Tijdschriftenschouw

Is. Querido

In DIETSCHE WARANDE EN BELFORT wordt Is. Querido herdacht door Antoon van Duinkerken. Aan die kenschetsing ontleenen wij de volgende fragmenten:

‘Querido had een enorme belangstelling. Nooit heb ik iemand ontmoet, die zoo graag praatte over duizenderlei onderwerpen. In een klein uur tijds waren minstens veertig stoffen aangesneden van den meest uiteenliggenden aard. Uit zijn geheugen citeerde hij den Bijbel in het Hebreeuwsch en den letterlijken tekst van een onlangs verschenen dagbladartikel; hij wist alles over koning David en wees u zonder nadenken den weg in de meest krochtige buurten van Amsterdam. Maar bij dat alles kwam altijd het gesprek op hem zelf, want hij stelde argeloos belang in zijn eigen persoon. Herhaaldelijk heeft men men hem verweten, dat hij zoo ijdel was. Dit is niet juist: het was iets anders dan ijdelheid. Hij was naïef in de dingen, die hem betroffen. De ijdele mensch is slim. Querido was dit heelemaal niet. Hij was eerder kinderlijk verwonderd over zijn eigen genie. Zelf begreep hij ook niet, hoe het kwam, dat hij zulke mooie boeken schreef. Hij stond er soms van te kijken. En dan zei hij dat.

Ik ontken niet, dat Querido zichzelf bewonderde, maar hij deed het met de vreugde van een kind, dat zijn teekenboek laat kijken en zelf commentariseert: “zie eens, hoe mooi allemaal”. Hij was trotsch op het werk van zijn handen, maar hij was niet ijdel. Want hij was niet kleinzielig.

 

Hij praatte over zichzelf zooals Léon Bloy over zichzelf schreef in het bewustzijn van een zending die erkend moest worden. Hij had daarenboven behoefte aan zelfvertrouwen. Alles had hij zichzelf eigen gemaakt, bijna zonder hulp. En dan steunde het hem, als anderen zijn vizies werkelijk meeleefden.
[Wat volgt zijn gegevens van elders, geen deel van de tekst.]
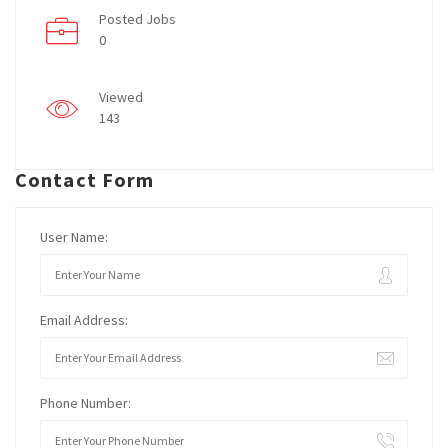
Posted Jobs
0
Viewed
143
Contact Form
User Name:
Email Address:
Phone Number:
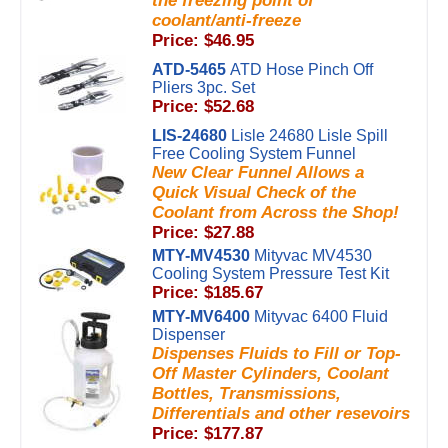
the freezing point of
coolant/anti-freeze
Price: $46.95
ATD-5465
ATD Hose Pinch Off
Pliers 3pc. Set
Price: $52.68
LIS-24680
Lisle 24680 Lisle Spill
Free Cooling System Funnel
New Clear Funnel Allows a
Quick Visual Check of the
Coolant from Across the Shop!
Price: $27.88
MTY-MV4530
Mityvac MV4530
Cooling System Pressure Test Kit
Price: $185.67
MTY-MV6400
Mityvac 6400 Fluid
Dispenser
Dispenses Fluids to Fill or Top-
Off Master Cylinders, Coolant
Bottles, Transmissions,
Differentials and other resevoirs
Price: $177.87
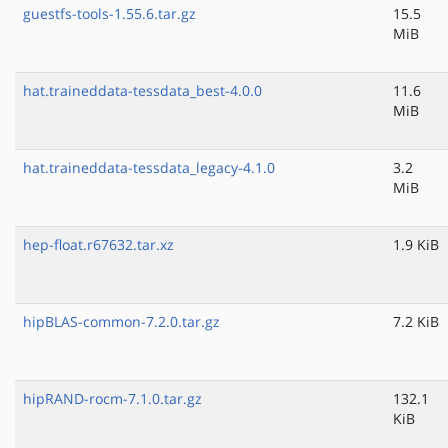
guestfs-tools-1.55.6.tar.gz
15.5
MiB
hat.traineddata-tessdata_best-4.0.0
11.6
MiB
hat.traineddata-tessdata_legacy-4.1.0
3.2
MiB
hep-float.r67632.tar.xz
1.9 KiB
hipBLAS-common-7.2.0.tar.gz
7.2 KiB
hipRAND-rocm-7.1.0.tar.gz
132.1
KiB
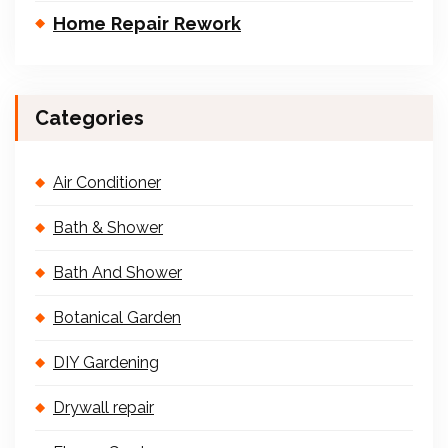
Home Repair Rework
Categories
Air Conditioner
Bath & Shower
Bath And Shower
Botanical Garden
DIY Gardening
Drywall repair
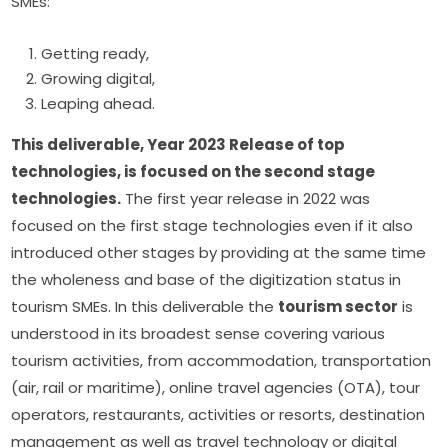
SMEs:
Getting ready,
Growing digital,
Leaping ahead.
This deliverable, Year 2023 Release of top 
technologies, is focused on the second stage 
technologies.
 The first year release in 2022 was 
focused on the first stage technologies even if it also 
introduced other stages by providing at the same time 
the wholeness and base of the digitization status in 
tourism SMEs. In this deliverable the 
tourism sector
 is 
understood in its broadest sense covering various 
tourism activities, from accommodation, transportation 
(air, rail or maritime), online travel agencies (OTA), tour 
operators, restaurants, activities or resorts, destination 
management as well as travel technology or digital 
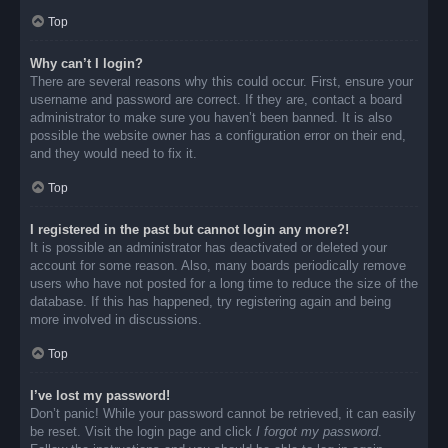
Top
Why can’t I login?
There are several reasons why this could occur. First, ensure your
username and password are correct. If they are, contact a board
administrator to make sure you haven’t been banned. It is also
possible the website owner has a configuration error on their end,
and they would need to fix it.
Top
I registered in the past but cannot login any more?!
It is possible an administrator has deactivated or deleted your
account for some reason. Also, many boards periodically remove
users who have not posted for a long time to reduce the size of the
database. If this has happened, try registering again and being
more involved in discussions.
Top
I’ve lost my password!
Don’t panic! While your password cannot be retrieved, it can easily
be reset. Visit the login page and click
I forgot my password
.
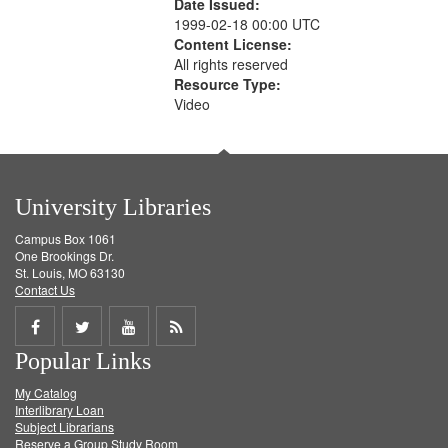
Date Issued:
1999-02-18 00:00 UTC
Content License:
All rights reserved
Resource Type:
Video
University Libraries
Campus Box 1061
One Brookings Dr.
St. Louis, MO 63130
Contact Us
Share
Share
Share
Get
Popular Links
on
on
on
RSS
My Catalog
Facebook
Twitter
Youtube
feed
Interlibrary Loan
Subject Librarians
Reserve a Group Study Room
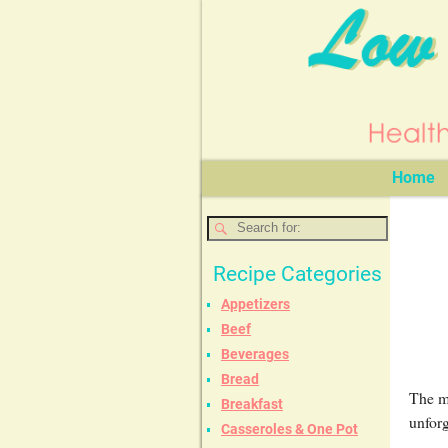
Home
Recipe Categories
Appetizers
Beef
Beverages
Bread
The mi
Breakfast
unforg
Casseroles & One Pot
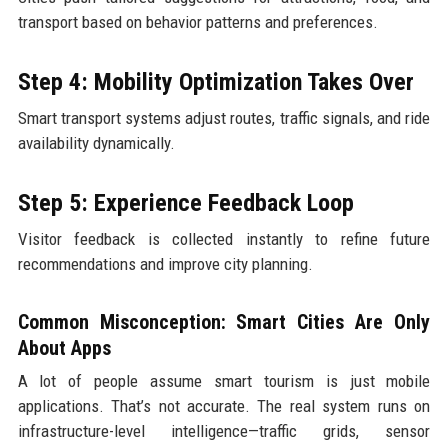
transport based on behavior patterns and preferences.
Step 4: Mobility Optimization Takes Over
Smart transport systems adjust routes, traffic signals, and ride
availability dynamically.
Step 5: Experience Feedback Loop
Visitor feedback is collected instantly to refine future
recommendations and improve city planning.
Common Misconception: Smart Cities Are Only
About Apps
A lot of people assume smart tourism is just mobile
applications. That’s not accurate. The real system runs on
infrastructure-level intelligence—traffic grids, sensor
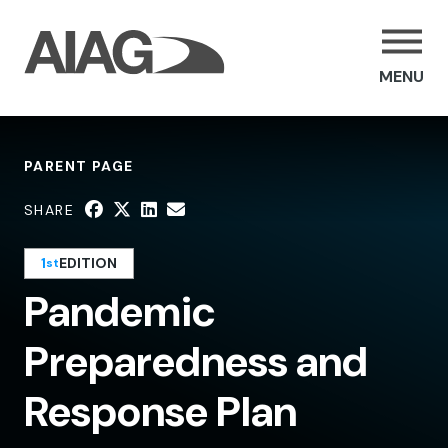
MENU
PARENT PAGE
SHARE
1
EDITION
st
Pandemic
Preparedness and
Response Plan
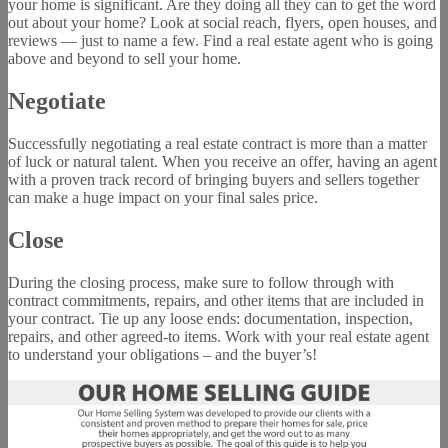
your home is significant. Are they doing all they can to get the word
out about your home? Look at social reach, flyers, open houses, and
reviews — just to name a few. Find a real estate agent who is going
above and beyond to sell your home.
Negotiate
Successfully negotiating a real estate contract is more than a matter
of luck or natural talent. When you receive an offer, having an agent
with a proven track record of bringing buyers and sellers together
can make a huge impact on your final sales price.
Close
During the closing process, make sure to follow through with
contract commitments, repairs, and other items that are included in
your contract. Tie up any loose ends: documentation, inspection,
repairs, and other agreed-to items. Work with your real estate agent
to understand your obligations – and the buyer’s!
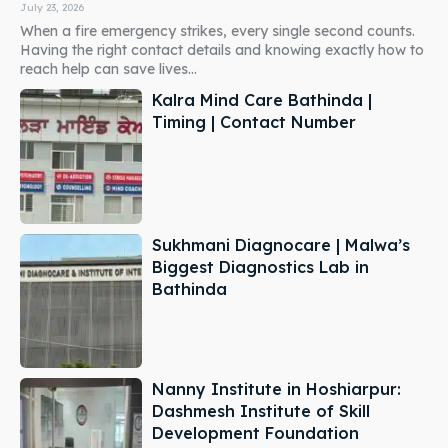
July 23, 2026
When a fire emergency strikes, every single second counts.
Having the right contact details and knowing exactly how to
reach help can save lives...
Kalra Mind Care Bathinda |
Timing | Contact Number
Sukhmani Diagnocare | Malwa’s
Biggest Diagnostics Lab in
Bathinda
Nanny Institute in Hoshiarpur:
Dashmesh Institute of Skill
Development Foundation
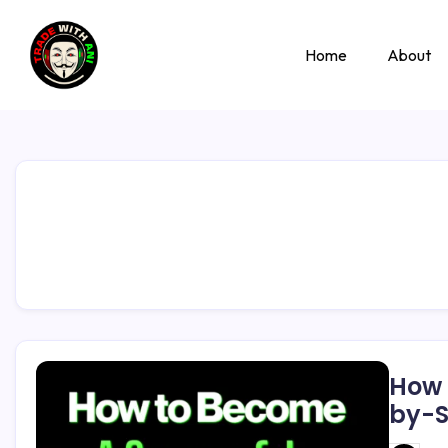
Home
About
How 
by-S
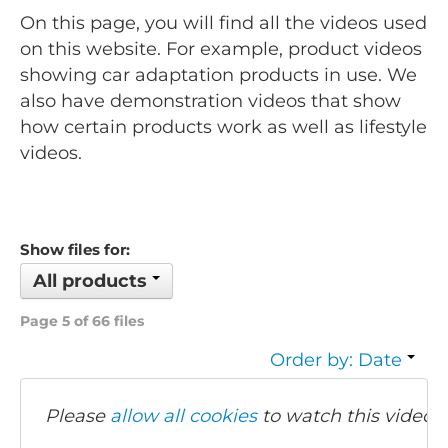
On this page, you will find all the videos used
on this website. For example, product videos
showing car adaptation products in use. We
also have demonstration videos that show
how certain products work as well as lifestyle
videos.
Show files for:
All products
Page 5 of 66 files
Order by: Date
Please
allow all cookies
to watch this video.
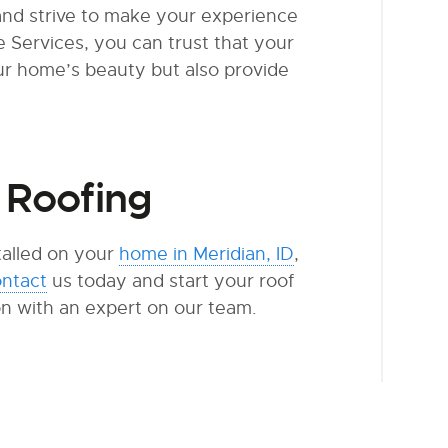
and strive to make your experience
Services, you can trust that your
ur home’s beauty but also provide
 Roofing
stalled on your
home in Meridian, ID
,
ntact
us today and start your roof
on with an expert on our team.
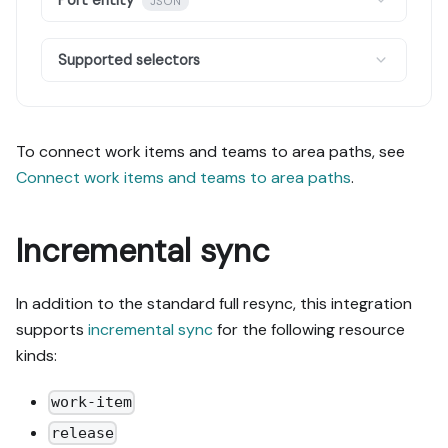
Port entity
JSON
Supported selectors
To connect work items and teams to area paths, see
Connect work items and teams to area paths
.
Incremental sync
In addition to the standard full resync, this integration
supports
incremental sync
for the following resource
kinds:
work-item
release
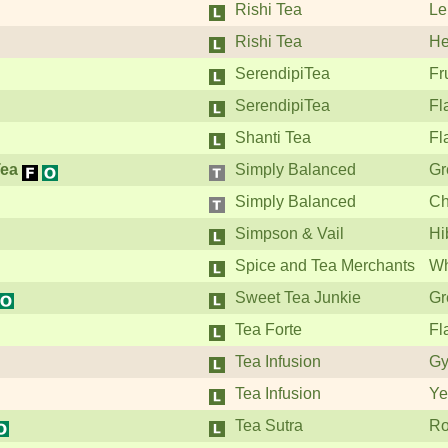
Rishi Tea
Le
Rishi Tea
He
SerendipiTea
Fr
SerendipiTea
Fl
Shanti Tea
Fl
Tea
Simply Balanced
Gr
Simply Balanced
Ch
Simpson & Vail
Hi
Spice and Tea Merchants
Wh
Sweet Tea Junkie
Gr
Tea Forte
Fl
Tea Infusion
Gy
Tea Infusion
Ye
Tea Sutra
Ro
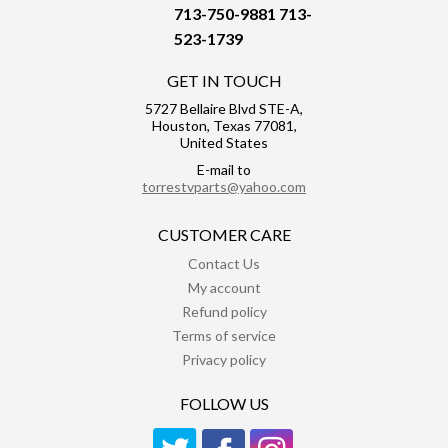
713-750-9881
713-
523-1739
GET IN TOUCH
5727 Bellaire Blvd STE-A,
Houston, Texas 77081,
United States
E-mail to
torrestvparts@yahoo.com
CUSTOMER CARE
Contact Us
My account
Refund policy
Terms of service
Privacy policy
FOLLOW US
Ik geloof, dat hij zich in het diepst van zijn wezen erg eenzaam voelde, ofschoon hij als geboren Jood een breed gemeenschaps- en samenhoorigheidsbesef had. Want echte Joden zijn geen eenzame naturen, evenmin als menschen, die in een door en door katholieke streek zijn geboren. Ze hebben van-kinds-af-aan gemeenzaamheid geleerd. Querido kon met menschen omgaan, en was gauw tot medelijden bereid. Doch zijn genie moet hem vereenzaamd hebben en daarom had hij die geweldige en toch kinderlijke behoefte aan erkenning, welke zijn vijanden hem zoo kwalijk namen.’